EXERCISE »
The line with "R.Scalper Pro Trading Bot in Metatrader 4?" marks the first line to copy, and the line with "và Gian Lận ?" marks the last. Transcribe that stretch of the data below exactly, without pictures.

[Data records]
-.-.-

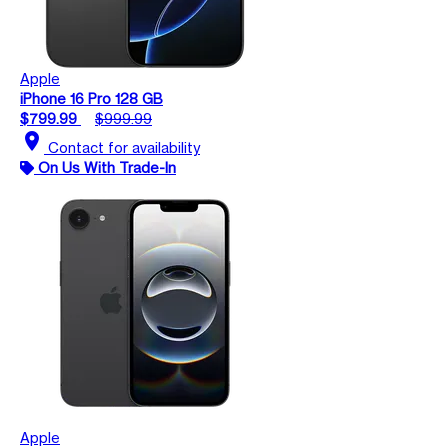
Apple
iPhone 16 Pro 128 GB
$799.99
$999.99
location_on
Contact for availability
On Us With Trade-In
Apple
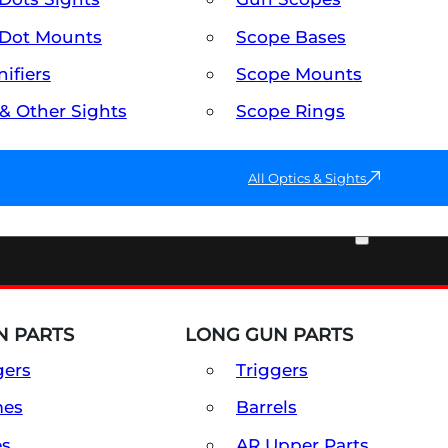
Dot Mounts
Scope Bases
ifiers
Scope Mounts
 & Other Sights
Scope Rings
All Optics & Sights
PART & ACCESSORIES
 PARTS
LONG GUN PARTS
gers
Triggers
mes
Barrels
es
AR Upper Parts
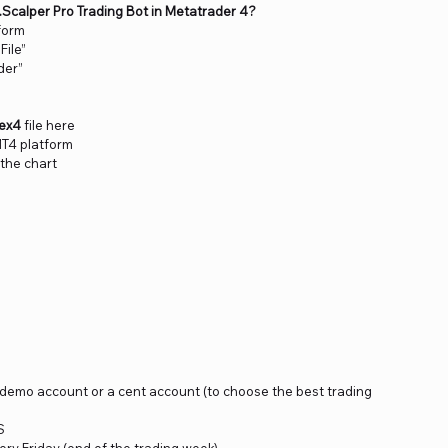
R.Scalper Pro Trading Bot in Metatrader 4?
form
File”
der”
.ex4
file here
MT4 platform
 the chart
a demo account or a cent account (to choose the best trading
S
ery Friday (end of the trading week)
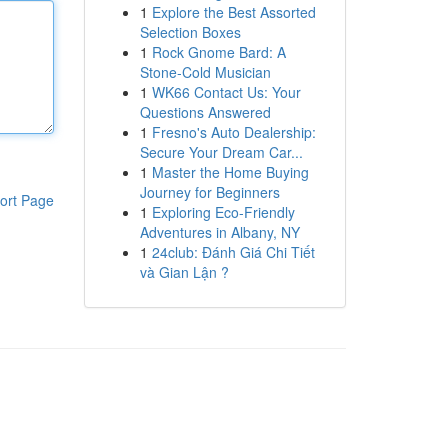
1
Explore the Best Assorted
Selection Boxes
1
Rock Gnome Bard: A
Stone-Cold Musician
1
WK66 Contact Us: Your
Questions Answered
1
Fresno's Auto Dealership:
Secure Your Dream Car...
1
Master the Home Buying
Journey for Beginners
ort Page
1
Exploring Eco-Friendly
Adventures in Albany, NY
1
24club: Đánh Giá Chi Tiết
và Gian Lận ?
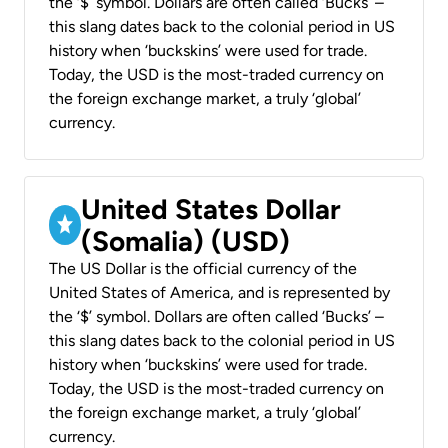
the ‘$’ symbol. Dollars are often called ‘Bucks’ –
this slang dates back to the colonial period in US
history when ‘buckskins’ were used for trade.
Today, the USD is the most-traded currency on
the foreign exchange market, a truly ‘global’
currency.
United States Dollar
(Somalia) (USD)
The US Dollar is the official currency of the
United States of America, and is represented by
the ‘$’ symbol. Dollars are often called ‘Bucks’ –
this slang dates back to the colonial period in US
history when ‘buckskins’ were used for trade.
Today, the USD is the most-traded currency on
the foreign exchange market, a truly ‘global’
currency.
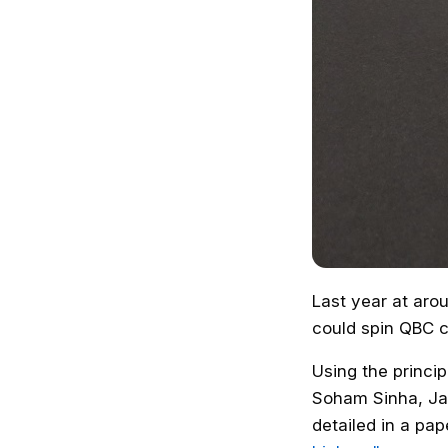
Last year at aro
could spin QBC c
Using the princi
Soham Sinha, Ja
detailed in a pap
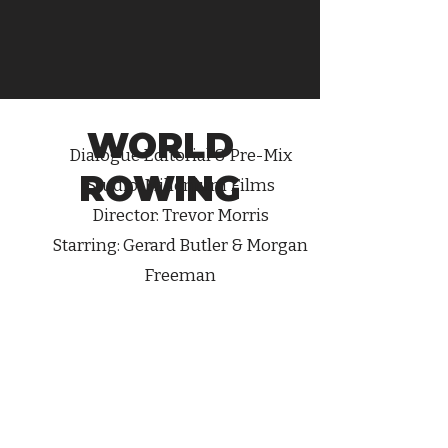
WORLD
Dialogue
Editorial & Pre-Mix
ROWING
Studio: Millenium Films
Director: Trevor Morris
Starring: Gerard Butler & Morgan
Freeman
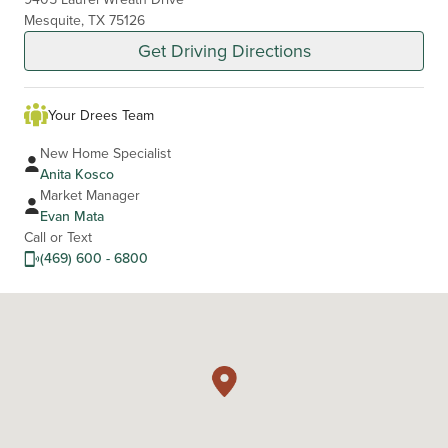
Mesquite, TX 75126
Get Driving Directions
Your Drees Team
New Home Specialist
Anita Kosco
Market Manager
Evan Mata
Call or Text
(469) 600 - 6800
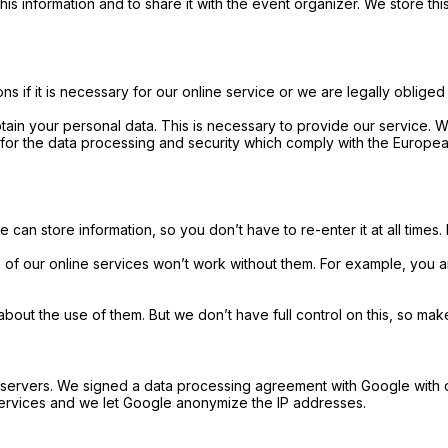
his information and to share it with the event organizer. We store thi
s if it is necessary for our online service or we are legally obliged
tain your personal data. This is necessary to provide our service. 
for the data processing and security which comply with the Europea
 can store information, so you don’t have to re-enter it at all times.
 of our online services won’t work without them. For example, you
 the use of them. But we don’t have full control on this, so make s
e servers. We signed a data processing agreement with Google with 
 services and we let Google anonymize the IP addresses.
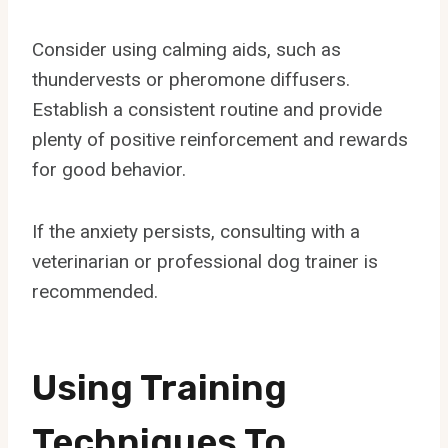
Consider using calming aids, such as
thundervests or pheromone diffusers.
Establish a consistent routine and provide
plenty of positive reinforcement and rewards
for good behavior.
If the anxiety persists, consulting with a
veterinarian or professional dog trainer is
recommended.
Using Training
Techniques To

-.-.-

SOLVED PROBLEM »
R.Scalper Pro Trading Bot in Metatrader 4?
form
File”
der”
.ex4
file here
MT4 platform
 the chart
a demo account or a cent account (to choose the best trading
S
ery Friday (end of the trading week)
1
Explore the Best Assorted
Selection Boxes
1
Rock Gnome Bard: A
Stone-Cold Musician
1
WK66 Contact Us: Your
Questions Answered
1
Fresno's Auto Dealership:
Secure Your Dream Car...
1
Master the Home Buying
Journey for Beginners
ort Page
1
Exploring Eco-Friendly
Adventures in Albany, NY
1
24club: Đánh Giá Chi Tiết
và Gian Lận ?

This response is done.